Jakarta (ANTARA) - Dua perusahaan yang menunggak iuran program BPJS Ketenagakerjaan (BPJAMSOSTEK) sejak 2019 ditetapkan jadi tersangka tindak pidana korupsi.

Keterangan BPJAMSOSTEK yang diterima di Jakarta, Kamis, menjelaskan sebagaimana amanat pada UU No.24/2011 tentang BPJS, Pemerintah mewajibkan pemberi kerja/badan usaha untuk mendaftarkan seluruh pekerjanya sebagai peserta Program Jaminan Sosial Ketenagakerjaan.

Jika tidak memenuhi kewajiban tersebut dikenakan sanksi, seperti yang dikenakan kepada PT QT dan PT HLI yang menunggak iuran sejak 2019 hingga saat ini.   

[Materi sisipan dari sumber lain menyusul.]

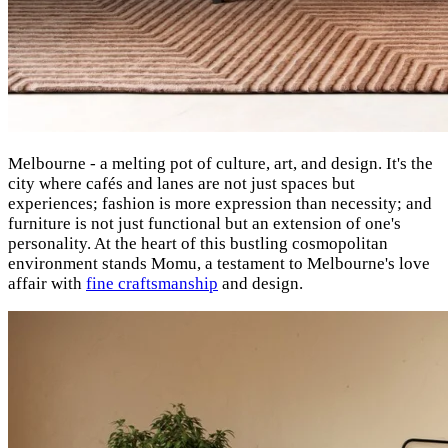
Melbourne - a melting pot of culture, art, and design. It's the
city where cafés and lanes are not just spaces but
experiences; fashion is more expression than necessity; and
furniture is not just functional but an extension of one's
personality. At the heart of this bustling cosmopolitan
environment stands Momu, a testament to Melbourne's love
affair with
fine craftsmanship
and design.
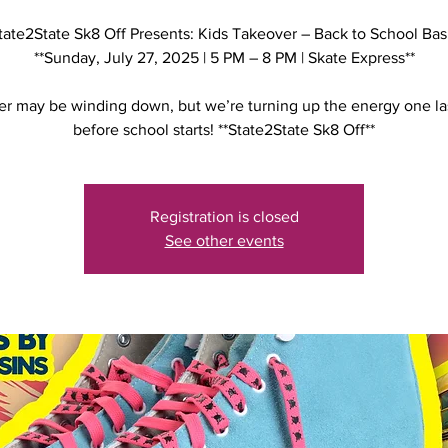
tate2State Sk8 Off Presents: Kids Takeover – Back to School Bas
**Sunday, July 27, 2025 | 5 PM – 8 PM | Skate Express**
 may be winding down, but we’re turning up the energy one la
before school starts! **State2State Sk8 Off**
Registration is closed
See other events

Telah dilakukan seluruh upaya terhadap kasus tersebut. Petugas pemeriksa BPJAMSOSTEK telah memberi surat pemberitahuan menunggak iuran, pemeriksaan data, pemeriksaan lapangan, dan pengenaan sanksi denda, serta upaya hukum dengan menyerahkan Surat Kuasa Khusus (SKK) kepada Kejaksaan Negeri Jakarta Barat pada Tahun 2022.

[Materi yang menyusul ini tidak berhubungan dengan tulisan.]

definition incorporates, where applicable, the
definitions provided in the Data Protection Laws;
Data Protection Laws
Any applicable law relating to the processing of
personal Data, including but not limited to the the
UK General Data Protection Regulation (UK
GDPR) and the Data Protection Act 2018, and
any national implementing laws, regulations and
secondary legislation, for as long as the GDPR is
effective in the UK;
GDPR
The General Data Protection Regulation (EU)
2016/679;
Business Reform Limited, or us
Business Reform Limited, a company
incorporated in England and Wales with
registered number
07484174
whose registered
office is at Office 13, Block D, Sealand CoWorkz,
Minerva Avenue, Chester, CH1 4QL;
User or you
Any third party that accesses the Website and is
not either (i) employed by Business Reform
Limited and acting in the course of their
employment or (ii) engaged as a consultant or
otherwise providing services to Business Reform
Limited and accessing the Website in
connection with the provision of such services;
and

SKK tersebut menjadi dasar bagi Kejaksaan Negeri Jakarta Barat untuk melakukan pemanggilan, somasi/peringatan, serta melakukan segala tindakan dan perbuatan hukum yang dianggap perlu dan berguna bagi BPJAMSOSTEK.

Adapun piutang iuran PT QT berjumlah Rp1.045.670.652 dan piutang iuran PT HLI berjumlah Rp256.285.072 yang sepatutnya diselesaikan.

“Menunjuk dari Surat Kuasa Khusus dari BPJS Ketenagakerjaan Nomor: SKK/53/032022 dan Nomor: SKK/100/032022, telah ditindaklanjuti oleh Seksi Perdata dan Tata Usaha Negara melalui sosialisasi dan pemanggilan di kantor kami.” ujar Kepala Kejaksaan Negeri (Kajari) Jakarta Barat Iwan Ginting yang dikonfirmasi, Rabu (4/10).

Mantan Aspidsus Kejati Banten itu menyatakan pada kedua perusahaan telah dilakukan pengembangan dan atas tunggakan iuran pada BPJAMSOSTEK yang hingga saat ini belum dibayarkan, serta adanya pelaporan dari perusahaan lainnya.

Atas hasil pengembangan itu, Penyidik Pidsus telah menetapkan Direktur PT QT (inisial RO) dan Direktur PT HLI (inisial HK) sebagai tersangka dugaan korupsi. Tindak pidana tersebut sebagai muara tunggakan iuran pada BPJAMSOSTEK.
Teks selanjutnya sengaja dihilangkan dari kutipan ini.